RE: STAAD Triangular Plate Stresses

Quote:

It depends on the software. In many software, the 3 node element using the same formulation as a quad. So, essentially it's just a "collapsed" or highly distorted quad. I know that's the case with RISA. I don't know if that's the case in STAAD or not. In most cases, I believe even a true triangular element is not usually as good of a formulation as a quad.

That's kind of what I thought rb was getting at. And STAAD's triangular elements perform as well their quads in my experience. rb is (IIRC) kind of old school [no offense rb; I am too] so he may think of triangular plate elements as being like the old CST elements. That's just not the case anymore. STAAD's "brick" elements (8 node solids) use to be prohibitively stiff as well.....but they solved that with the introduction of rotational degrees of freedom at the nodes. (Among other things from what I've heard; STAAD has never let me view the shape functions for some of their elements. Guess it is a trade secret.)

RE: STAAD Triangular Plate Stresses

hey, eff off !! pot calling the kettle ...

yes, old TRIA3 elements are overly stiff. TRIA6 work very well.

another day in paradise, or is paradise one day closer ?

RE: STAAD Triangular Plate Stresses

As has been suggested by multiple posters in this thread, the interpretation of element stresses does not change for triangular plates. Visualize a cross section of unit width and depth = thickness of the element, at the location where the stress is being reported and that would help in converting a stress into a force, if you have to. For example if you multiply the out of plane shear stress SQX or SQY by a unit width and the element thickness, you would arrive at the out of plane shear force over a unit width at that location.

RE: STAAD Triangular Plate Stresses

Do the Staad secret herbs and spices mean it's ok to use a triangle of the shape posted? It looks about 5:1 shape ratio.
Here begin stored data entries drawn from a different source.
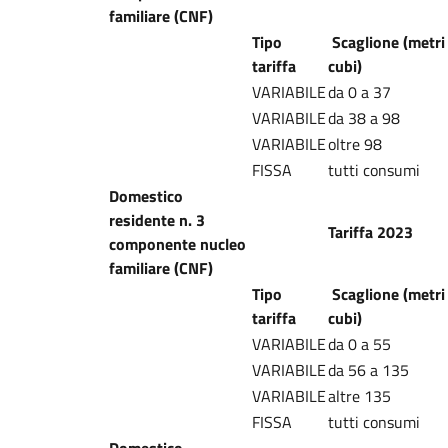
familiare (CNF)
Tipo
Scaglione (metri
tariffa
cubi)
VARIABILE
da 0 a 37
VARIABILE
da 38 a 98
VARIABILE
oltre 98
FISSA
tutti consumi
Domestico
residente n. 3
Tariffa 2023
componente nucleo
familiare (CNF)
Tipo
Scaglione (metri
tariffa
cubi)
VARIABILE
da 0 a 55
VARIABILE
da 56 a 135
VARIABILE
altre 135
FISSA
tutti consumi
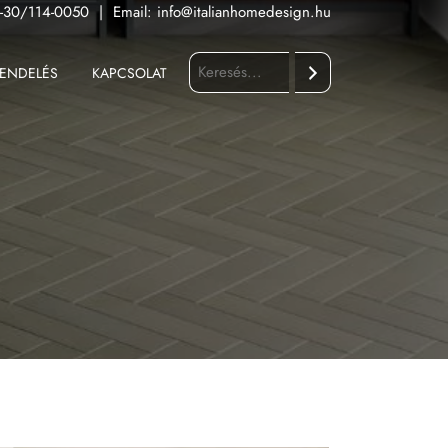
-30/114-0050
|
Email:
info@italianhomedesign.hu
ENDELÉS
KAPCSOLAT
Keresés
Fürdőszoba
Konyha
Kültér
Nappali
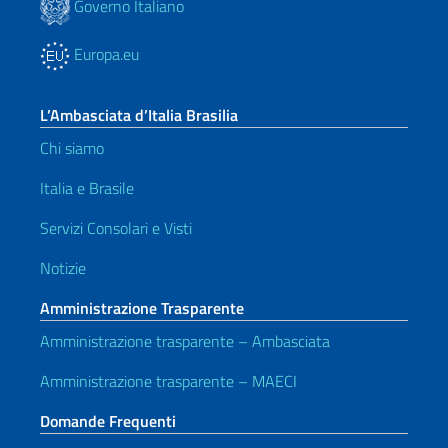
Governo Italiano
Europa.eu
L’Ambasciata d’Italia Brasilia
Chi siamo
Italia e Brasile
Servizi Consolari e Visti
Notizie
Amministrazione Trasparente
Amministrazione trasparente – Ambasciata
Amministrazione trasparente – MAECI
Domande Frequenti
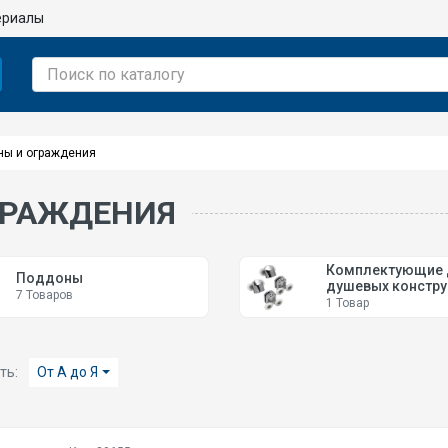
ериалы
ны и ограждения
ГРАЖДЕНИЯ
Комплектующие 
Поддоны
душевых констру
7 Товаров
1 Товар
ть:
От А до Я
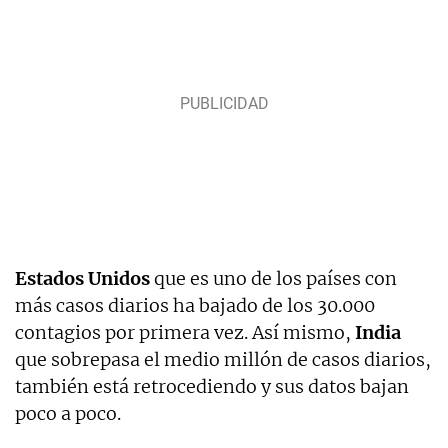
Estados Unidos
que es uno de los países con
más casos diarios ha bajado de los 30.000
contagios por primera vez. Así mismo,
India
que sobrepasa el medio millón de casos diarios,
también está retrocediendo y sus datos bajan
poco a poco.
RE: STAAD Triangular Plate Stresses

Quote:

Do the Staad secret herbs and spices mean it's ok to use a triangle of the shape posted? It looks about 5:1 shape ratio.

Yeah, the ratio of (internal) angles to each other don't look particularly good.

RE: STAAD Triangular Plate Stresses

Yes aspect ratio 1:1 is ideal. We should try not to exceed 4:1.

RE: STAAD Triangular Plate Stresses

(OP)
Thanks a lot guys. I guess it was just a confusion in my part upon seeing something unfamiliar but I understand it now. I'd take a look again over the ratio which is indeed doubtful.